La déconstruction n'est pas un acte ni une opération. C'est un démontage qu'on ne peut pas attribuer à un sujet individuel ou collectif qui en aurait eu l'initiative : elle a lieu, sans délibération ni organisation. La construction se perd, c'est ainsi. L'espace se brouille, les structures se délitent. Il y a en elle quelque chose de passif [On peut l'observer dans la rupture cézanienne, quand il détruit l'homogénéité de l'espace].

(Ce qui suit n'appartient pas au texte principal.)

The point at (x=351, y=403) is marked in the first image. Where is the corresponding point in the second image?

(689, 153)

Cela tient peut-être aux spécificités d'une époque (la nôtre), mais peut-être pas. Avec ou sans la modernité, le démontage a lieu. Déjà, dans la Sainte Famille chrétienne, dans l'être-juif et probablement dans d'autres traditions, ça déconstruit. La déconstruction n'a pas attendu l'effondrement du miroir de la représentation classique pour se mettre en mouvement. Pourtant, il y a quelque chose de spécifique à la modernité. Tout se passe comme si elle était porteuse d'un phénomène plus large, d'une déconstruction générale. Avant même l'émergence des techniques qui l'ont rendue visible, comme la photographie ou le cinéma, elle se manifestait dans l'art et la littérature. Aujourd'hui l'Internet et les technologies digitales entretiennent les turbulences, font vaciller la forme-livre et suscitent une demande de déconstruction.

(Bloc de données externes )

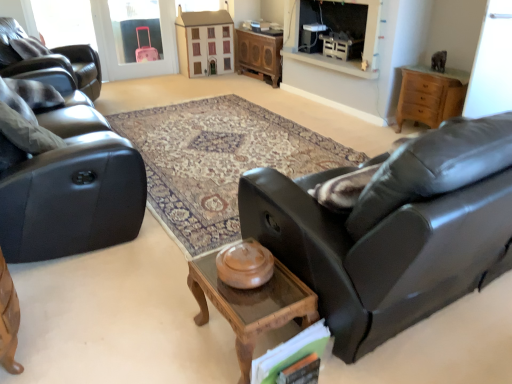 Question: From the image's perspective, is wooden cabinet at center over matte black recliner at left?

Choices:
 (A) no
 (B) yes

Answer: (B)

Question: Is the position of wooden cabinet at center less distant than that of matte black recliner at left?

Choices:
 (A) yes
 (B) no

Answer: (B)

Question: Is wooden cabinet at center outside matte black recliner at left?

Choices:
 (A) yes
 (B) no

Answer: (A)

Question: Is wooden cabinet at center facing towards matte black recliner at left?

Choices:
 (A) yes
 (B) no

Answer: (A)

Question: Can you confirm if wooden cabinet at center is positioned to the right of matte black recliner at left?

Choices:
 (A) yes
 (B) no

Answer: (A)

Question: In terms of height, does transparent glass door at upper right look taller or shorter compared to white plastic corded phone at upper center?

Choices:
 (A) tall
 (B) short

Answer: (A)

Question: Is transparent glass door at upper right inside the boundaries of white plastic corded phone at upper center, or outside?

Choices:
 (A) inside
 (B) outside

Answer: (B)

Question: Considering the positions of transparent glass door at upper right and white plastic corded phone at upper center in the image, is transparent glass door at upper right wider or thinner than white plastic corded phone at upper center?

Choices:
 (A) wide
 (B) thin

Answer: (B)

Question: Relative to white plastic corded phone at upper center, is transparent glass door at upper right in front or behind?

Choices:
 (A) front
 (B) behind

Answer: (A)

Question: Visually, is wooden cabinet at center positioned to the left or to the right of wooden glass coffee table at center?

Choices:
 (A) left
 (B) right

Answer: (B)

Question: Considering their positions, is wooden cabinet at center located in front of or behind wooden glass coffee table at center?

Choices:
 (A) behind
 (B) front

Answer: (A)

Question: Based on their sizes in the image, would you say wooden cabinet at center is bigger or smaller than wooden glass coffee table at center?

Choices:
 (A) big
 (B) small

Answer: (A)

Question: Is point (251, 74) positioned closer to the camera than point (239, 365)?

Choices:
 (A) farther
 (B) closer

Answer: (A)

Question: From their relative heights in the image, would you say matte black recliner at left is taller or shorter than matte brown wooden dresser at upper center?

Choices:
 (A) tall
 (B) short

Answer: (B)

Question: From a real-world perspective, is matte black recliner at left positioned above or below matte brown wooden dresser at upper center?

Choices:
 (A) below
 (B) above

Answer: (B)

Peut-on dire qu'en devenant un motif, un thème ou un objet de théories et de stratégies, la déconstruction se banalise? Certains symptômes vont dans cette direction. Plus ça se déconstruit, et plus le corps social menacé produit les anticorps chargés de lutter contre le danger : institutions, récits, lois, communautés, consensus, renforcement du moi et règles morales. Mais le mouvement est difficile à arrêter. L'infection se propage au-delà du cyberespace, elle infecte le lieu, la pratique et le concept même du politique. Elle affecte le sujet comme le moi, elle loge dans les médias et les arts du quotidien avec leurs démontages visuels [cf le gros plan au cinéma].